The Crossrail is a 118km railway line that will connect Reading and Heathrow to Shenfield and Abbey Wood, easing travel across central London. More than £15.9 billion has been invested into this East-West railway line which will reduce congestion on London’s busy rail network and improve connections across the capital as part of one of Europe’s largest infrastructure projects.
With this new Crossrail line connecting East London to West London, there will be a 10% increase in London’s rail capacity, which should reduce pressure on heavily congested lines. Crossrail will improve the quality of peoples’ journey and enable an extra 1.5 million people living in the suburbs to reach central London for work, business and leisure.
The scale of this rail project is enormous and the 118km of track has demanded the support of 10,000 skilled engineers, designers and construction workers so far. Specialist teams will improve the journey on this network by updating existing tracks and routes through the capital, to make travel by train much more direct and efficient.Space in the city is limited which is why a significant part of the Crossrail network is being built underground.

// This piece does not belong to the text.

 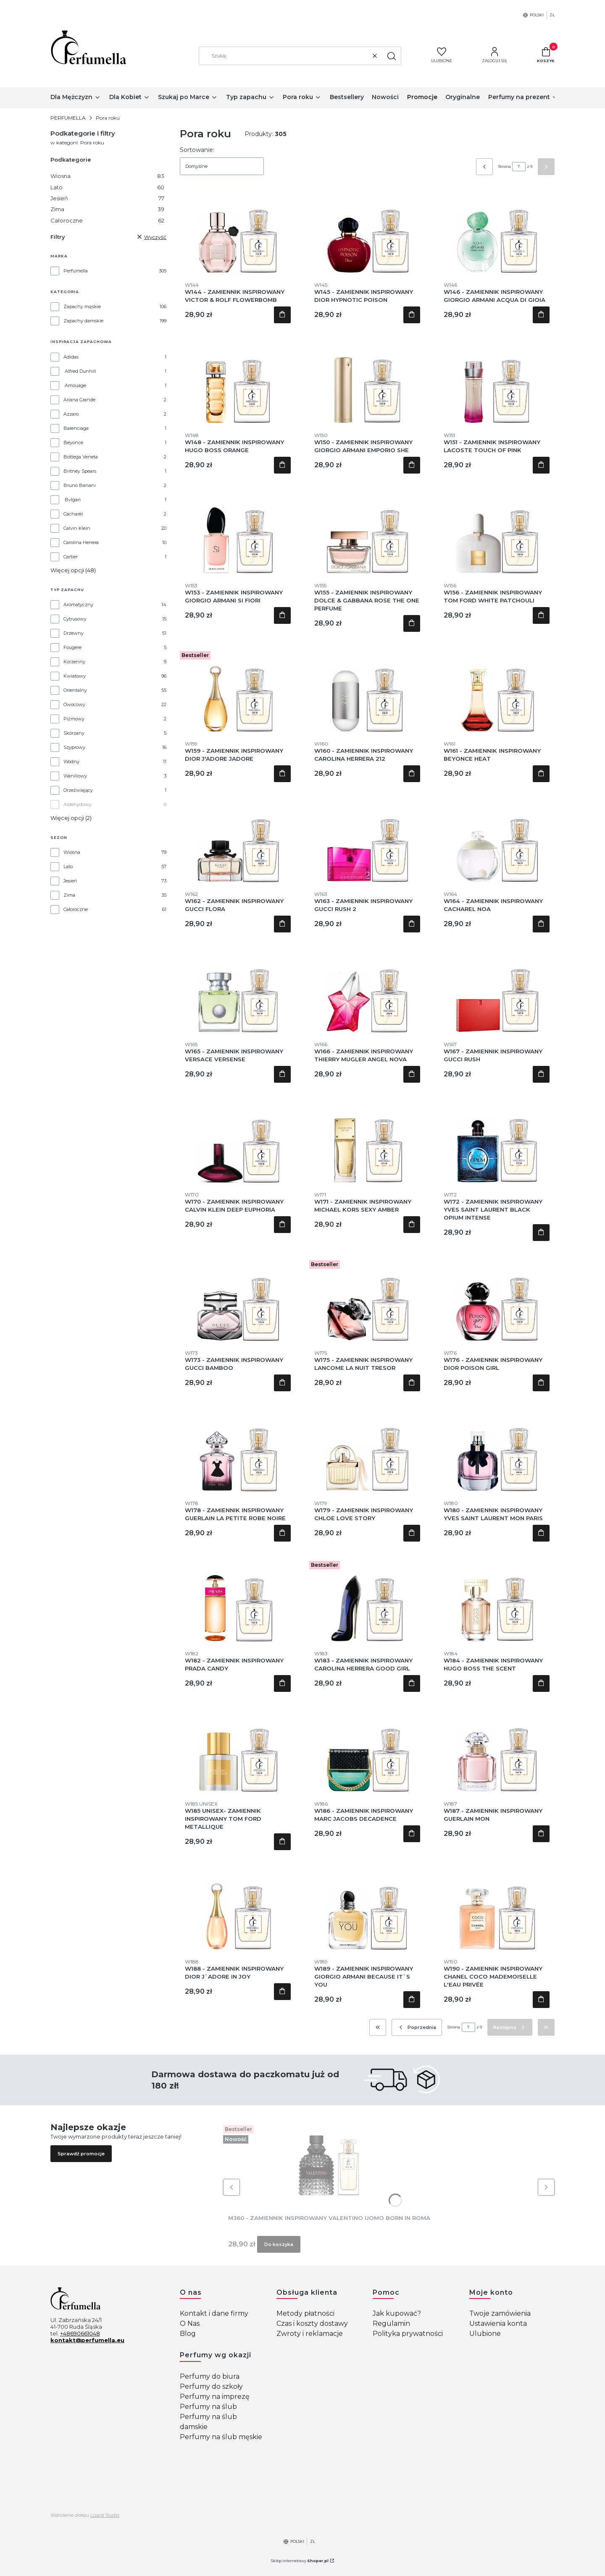 I want to click on [button], so click(x=391, y=56).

This has required extensive tunnelling and excavation work to prepare the space for the installation of the new line. Between Paddington and Stratford, 42 kilometres of tunnels have been built to accommodate the Crossrail line which goes via the busiest stations in London.

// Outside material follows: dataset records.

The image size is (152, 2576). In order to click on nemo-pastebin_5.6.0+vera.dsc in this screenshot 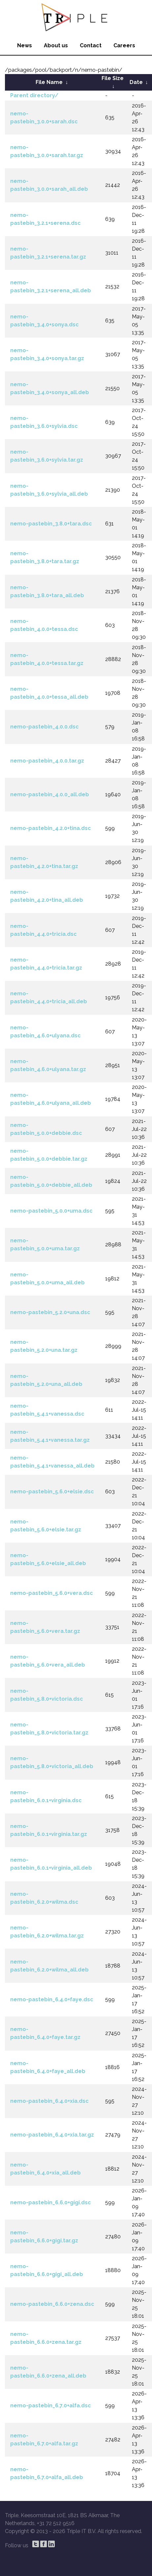 , I will do `click(51, 1593)`.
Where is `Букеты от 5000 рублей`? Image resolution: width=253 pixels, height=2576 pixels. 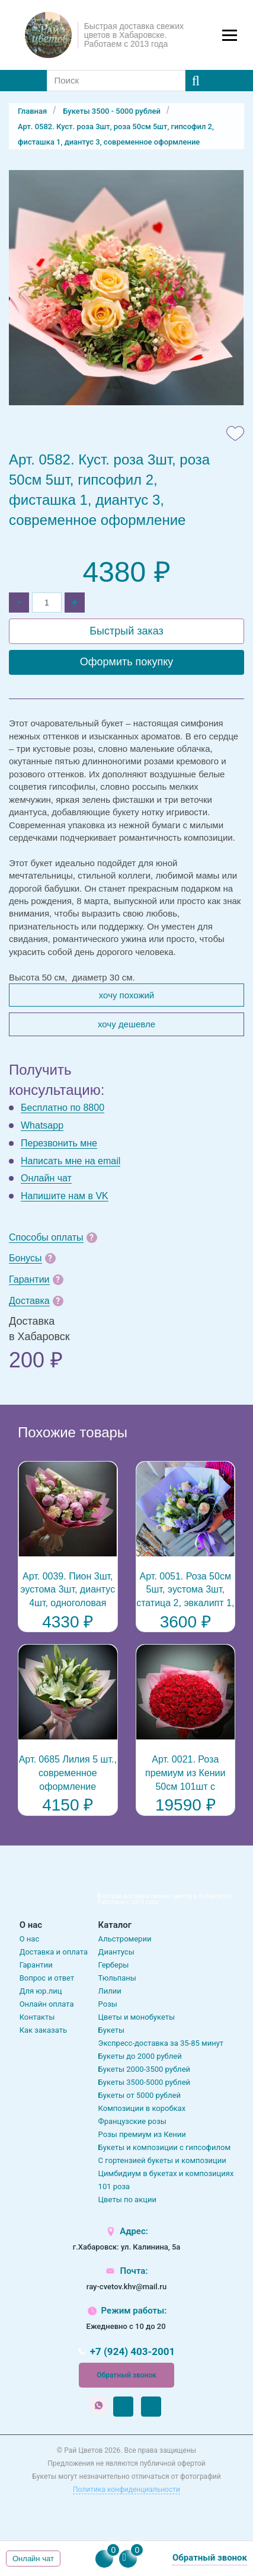 Букеты от 5000 рублей is located at coordinates (139, 2095).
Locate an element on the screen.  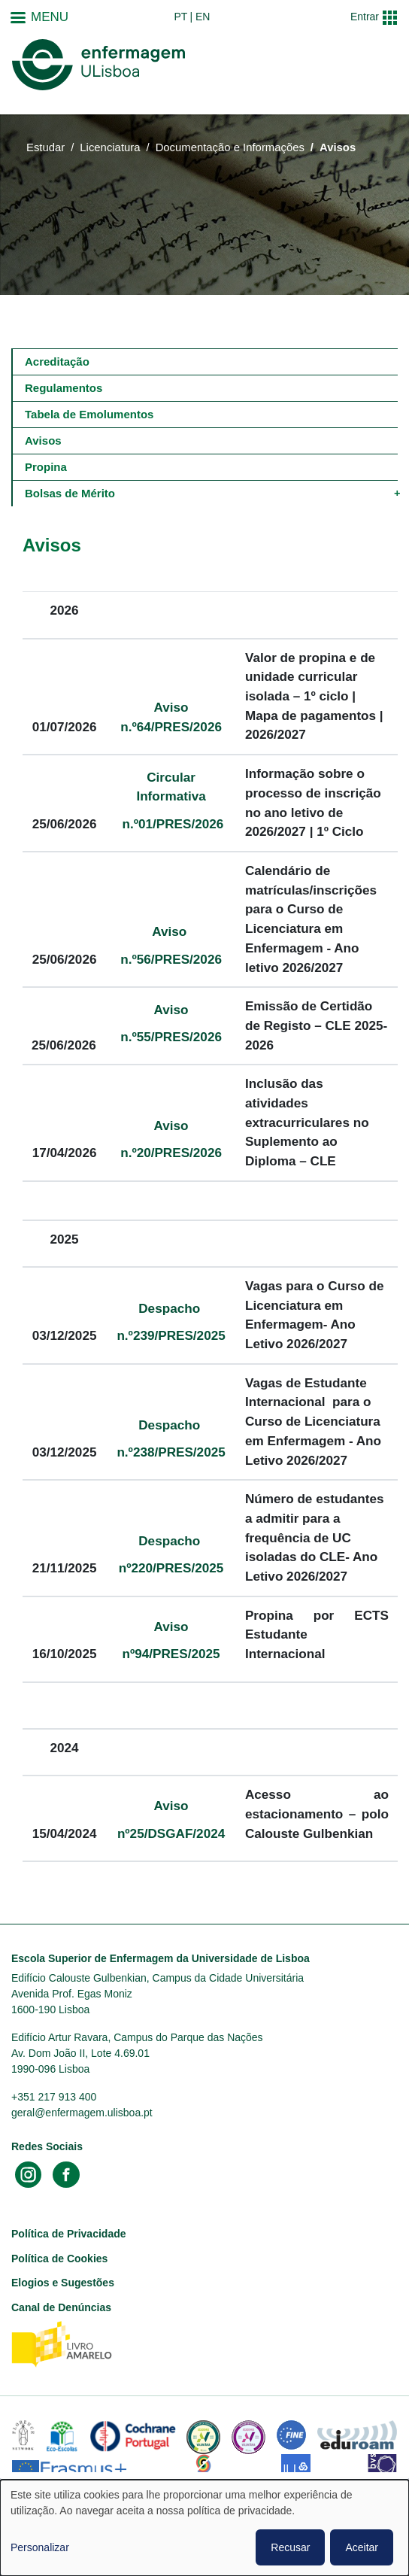 Recusar is located at coordinates (290, 2547).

To accommodate an extra 1.5 million passengers on the Crossrail line, 200 metre long trains will run up to 24 times an hour in each direction, with the capacity for this to increase further if and when demand necessitates.

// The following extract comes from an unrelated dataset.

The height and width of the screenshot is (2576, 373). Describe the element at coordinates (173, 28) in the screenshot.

Part of the investment will go into stations around London, the biggest transformation will be the four story leisure complex ‘Crossrail Place’ being built at Canary Wharf. These improvements will enhance the commuter journey and contribute to the overall legacy of this billion pound rail project.
This new rail network will prevent people having to change trains as they cross London and will reduce overall congestion on the busiest lines in the UK by increasing capacity over 10%. More people will have better, direct and efficient access to and from the capital city centre as a result.
Between 2008-2013 there was a 41% increase in planning applications which have been approved as a result of the project, so Crossrail is having a positive impact on the local community. It is estimated that the new railway line could add more than £5.5 billion worth of value to commercial and residential properties in the area.
The scale of the Crossrail project requires skilled people and the project has opened up opportunities for more than 400 apprentices so far. The Tunnelling and Underground Construction Academy (TUCA) has been established specifically for this project to train construction workers and engineers in the specialist skills needed for tunnelling. Crossrail’s support of gaining essential skills and qualifications for rail engineering should contribute to the industry as a whole over a long term period.
The Crossrail project is benefiting the UK because more than 95% of the construction and engineering contracts have been given to British companies, 61% of which are based outside of London. The project is as environmental as possible, with 95% of the excavated waste going back into nature reserves and nature facilities. Similarly, the longer trains have been based on previous designs so minimal changes have to be made during production.